Billy Beane was a failed big league player – a kid who right out of high school looked to be the next great player – he could field, he could throw, he could run, he could hit and he could hit for power, and those are the five tools every scout looks for. But for whatever reason, Beane never really made it as a major leaguer. That is key in determining why Beane does what he does as the GM of the A’s – he knows all the smoke being blown up his ass by his scouts is just that. Every one of them would have loved to have a young Billy Beane on their team, and every one of them would have been wrong. When he asked Brand if he would taken him Beane in the first round, Brand tells him he would have taken him in the 9th round, offered no signing bonus, and expected the kid to accept his scholarship to Stanford. That easily could have been the better thing for Beane in the long run, but dollar signs flashed in his eyes, and he took the easy way – and he failed as a result.

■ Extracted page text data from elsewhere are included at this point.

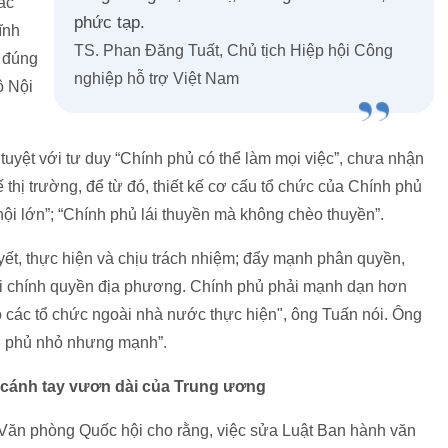
ác
phức tạp.
ĩnh
TS. Phan Đăng Tuất, Chủ tịch Hiệp hội Công
o đúng
nghiệp hỗ trợ Việt Nam
ộ Nội
uyệt với tư duy “Chính phủ có thể làm mọi việc”, chưa nhận
ế thị trường, để từ đó, thiết kế cơ cấu tổ chức của Chính phủ
i lớn”; “Chính phủ lái thuyền mà không chèo thuyền”.
ết, thực hiện và chịu trách nhiệm; đẩy mạnh phân quyền,
i chính quyền địa phương. Chính phủ phải mạnh dạn hơn
ho các tổ chức ngoài nhà nước thực hiện", ông Tuấn nói. Ông
h phủ nhỏ nhưng mạnh”.
 cánh tay vươn dài của Trung ương
ăn phòng Quốc hội cho rằng, việc sửa Luật Ban hành văn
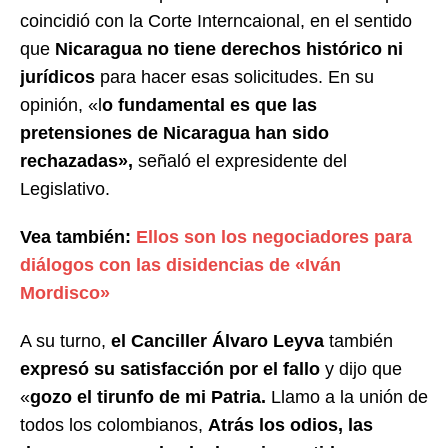
coincidió con la Corte Interncaional, en el sentido
que
Nicaragua no tiene derechos histórico ni
jurídicos
para hacer esas solicitudes. En su
opinión, «l
o fundamental es que las
pretensiones de Nicaragua han sido
rechazadas»,
señaló el expresidente del
Legislativo.
Vea también:
Ellos son los negociadores para
diálogos con las disidencias de «Iván
Mordisco»
A su turno,
el Canciller Álvaro Leyva
también
expresó su satisfacción por el fallo
y dijo que
«
gozo el tirunfo de mi Patria.
Llamo a la unión de
todos los colombianos,
Atrás los odios, las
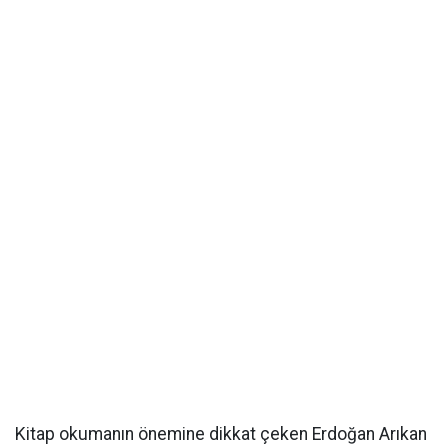
Kitap okumanın önemine dikkat çeken Erdoğan Arıkan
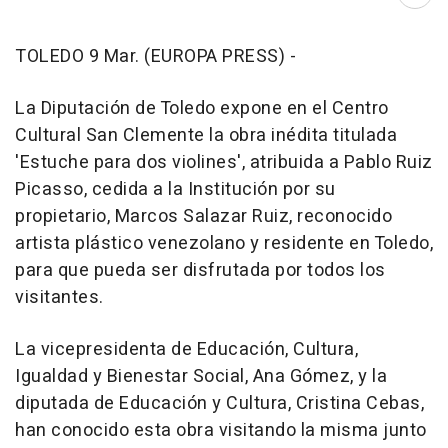
Abri
TOLEDO 9 Mar. (EUROPA PRESS) -
La Diputación de Toledo expone en el Centro
Cultural San Clemente la obra inédita titulada
'Estuche para dos violines', atribuida a Pablo Ruiz
Picasso, cedida a la Institución por su
propietario, Marcos Salazar Ruiz, reconocido
artista plástico venezolano y residente en Toledo,
para que pueda ser disfrutada por todos los
visitantes.
La vicepresidenta de Educación, Cultura,
Igualdad y Bienestar Social, Ana Gómez, y la
diputada de Educación y Cultura, Cristina Cebas,
han conocido esta obra visitando la misma junto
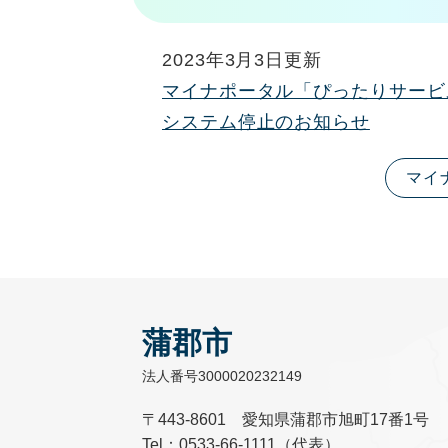
2023年3月3日更新
マイナポータル「ぴったりサービ
システム停止のお知らせ
マイ
蒲郡市
法人番号3000020232149
〒443-8601 愛知県蒲郡市旭町17番1号
Tel：0533-66-1111（代表）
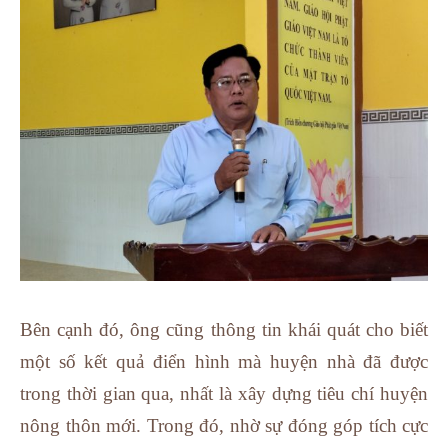
Bên cạnh đó, ông cũng thông tin khái quát cho biết
một số kết quả điển hình mà huyện nhà đã được
trong thời gian qua, nhất là xây dựng tiêu chí huyện
nông thôn mới. Trong đó, nhờ sự đóng góp tích cực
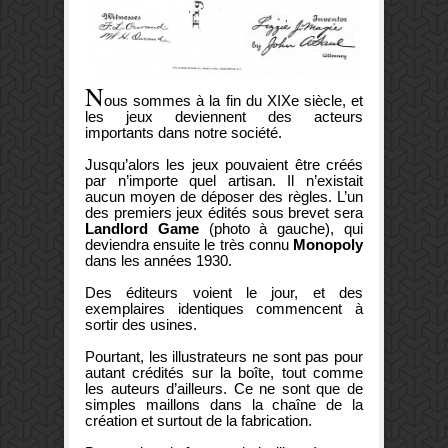
N
ous sommes à la fin du XIXe siècle, et
les jeux deviennent des acteurs
importants dans notre société.
Jusqu’alors les jeux pouvaient être créés
par n’importe quel artisan. Il n’existait
aucun moyen de déposer des règles. L’un
des premiers jeux édités sous brevet sera
Landlord Game
(photo à gauche), qui
deviendra ensuite le très connu
Monopoly
dans les années 1930.
Des éditeurs voient le jour, et des
exemplaires identiques commencent à
sortir des usines.
Pourtant, les illustrateurs ne sont pas pour
autant crédités sur la boîte, tout comme
les auteurs d’ailleurs. Ce ne sont que de
simples maillons dans la chaîne de la
création et surtout de la fabrication.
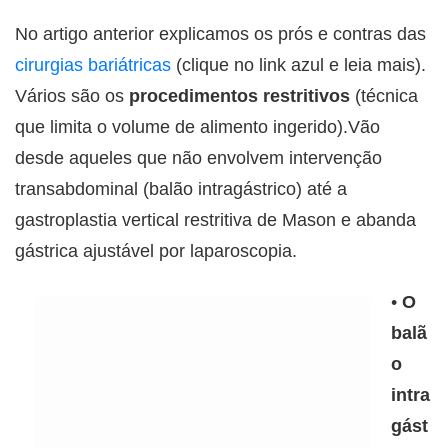
No artigo anterior explicamos os prós e contras das
cirurgias bariátricas
(clique no link azul e leia mais).
Vários são os
procedimentos restritivos
(técnica
que limita o volume de alimento ingerido).Vão
desde aqueles que não envolvem intervenção
transabdominal (balão intragástrico) até a
gastroplastia vertical restritiva de Mason e abanda
gástrica ajustável por laparoscopia.
•
O
balã
o
intra
gást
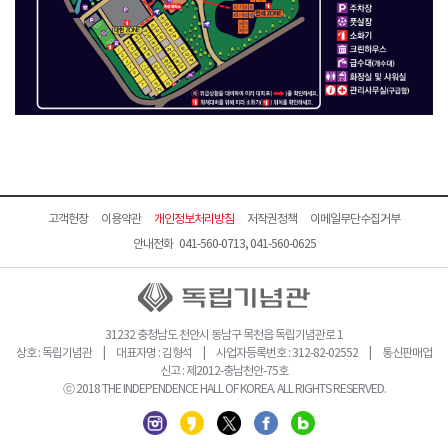
고객헌장
이용약관
개인정보처리방침
저작권정책
이메일무단수집거부
안내전화 041-560-0713, 041-560-0625
31232 충청남도 천안시 동남구 목천읍 독립기념관로 1
상호 : 독립기념관 | 대표자명 : 김형석 | 사업자등록번호 : 312-82-02552 | 통신판매업
신고 : 제2012-충남천안-75호
ⓒ 2018 THE INDEPENDENCE HALL OF KOREA. ALL RIGHTS RESERVED.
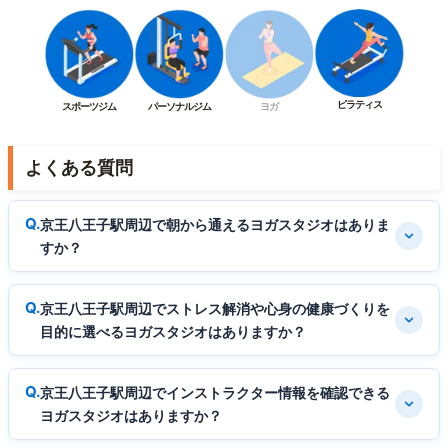
ピラティス
スポーツジム
パーソナルジム
ヨガ
よくある質問
京王八王子駅周辺で朝から通えるヨガスタジオはありま
すか？
京王八王子駅周辺でストレス解消や心身の健康づくりを
目的に選べるヨガスタジオはありますか？
京王八王子駅周辺でインストラクター情報を確認できる
ヨガスタジオはありますか？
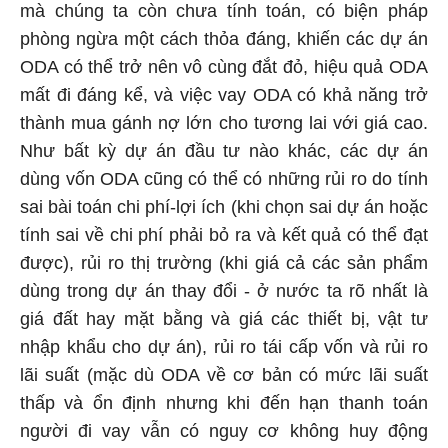
mà chúng ta còn chưa tính toán, có biện pháp
phòng ngừa một cách thỏa đáng, khiến các dự án
ODA có thể trở nên vô cùng đắt đỏ, hiệu quả ODA
mất đi đáng kể, và việc vay ODA có khả năng trở
thành mua gánh nợ lớn cho tương lai với giá cao.
Như bất kỳ dự án đầu tư nào khác, các dự án
dùng vốn ODA cũng có thể có những rủi ro do tính
sai bài toán chi phí-lợi ích (khi chọn sai dự án hoặc
tính sai về chi phí phải bỏ ra và kết quả có thể đạt
được), rủi ro thị trường (khi giá cả các sản phẩm
dùng trong dự án thay đổi - ở nước ta rõ nhất là
giá đất hay mặt bằng và giá các thiết bị, vật tư
nhập khẩu cho dự án), rủi ro tái cấp vốn và rủi ro
lãi suất (mặc dù ODA về cơ bản có mức lãi suất
thấp và ổn định nhưng khi đến hạn thanh toán
người đi vay vẫn có nguy cơ không huy động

Brad Pitt is perfectly cast as Beane. He is funny and charming, and for much of the running time you think that Pitt is simply putting on another one of his movie star performances – something he can do better than just about anyone else right now. But Pitt’s performance is sneaky, much more subtle than the thousand watt smile and easy charm lead you to believe. He is fiercely determined, hates losing and under all that exterior charm, lies a stats nerd, not unlike Brand himself. Pitt wins you over, and then goes deeper than you expect him to. The other major performance in the movie is by Jonah Hill as Brand, who doesn’t have the charm that Beane has, but has the intelligence. He knows the stats inside out, and he knows what they mean, and how to use them. He needs someone like Beane to trust him, and get the deals done that need to get done. The two help each other out, learning for each other. As for Philip Seymour Hoffman as Art Howe, the A’s manager, what can you say? He’s grouchy and pissed off in every one of his scenes, and while it’s not a deep performance, he does what is required of him.
The screenplay is one of the best of the year. Steven Zallian and Aaron Sorkin are two Hollywood heavyweights of screenwriting, and together they have crafted a movie that doesn’t skimp on the details of what they are doing, but still has dialogue that sings. Moneyball almost plays like a heist movie, where the plan is set in motion, and then carried forward. Like something like Martin Scorsese’s Casino, you see the inner workings behind something we all know, but never really thought about.
For director Bennett Miller, Moneyball is a triumph, just like his breakthrough film Capote was. That film was deeper and darker than Moneyball, but this one is more purely entertaining. He keeps the movie humming along at its brisk pace, never getting lost in details or letting all the talk bog the film down. This is a step forward for him, even if they movie does run a scene or two too long in the end.
For the most part, I have grown tired of sports movies – especially underdog stories of teams that shouldn’t have been able to compete, who somehow defy the odds. But while Moneyball is one of those stories, it is different, because it’s about how they built this underdog team, and how they did not consider themselves underdogs. True, the Oakland A’s have not won the World Series under Billy Beane – there is still a point where having a hell of lot of money trumps sound strategy – but he still changed the way the game was played, if not on the field, then in the boardrooms.